=== Section Start ===

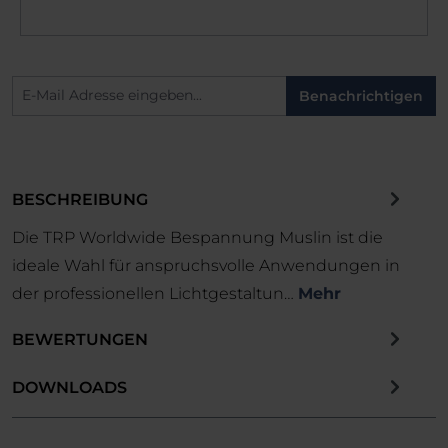
Benachrichtigen
BESCHREIBUNG
Die TRP Worldwide Bespannung Muslin ist die
ideale Wahl für anspruchsvolle Anwendungen in
der professionellen Lichtgestaltun…
Mehr
BEWERTUNGEN
DOWNLOADS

=== Section End ===

▶ _Task directions_
Please set down every line of the listing verbatim, excluding its pictures.

▶ _Answer box_
Benachrichtigen
BESCHREIBUNG
Die TRP Worldwide Bespannung Muslin ist die
ideale Wahl für anspruchsvolle Anwendungen in
der professionellen Lichtgestaltun…
Mehr
BEWERTUNGEN
DOWNLOADS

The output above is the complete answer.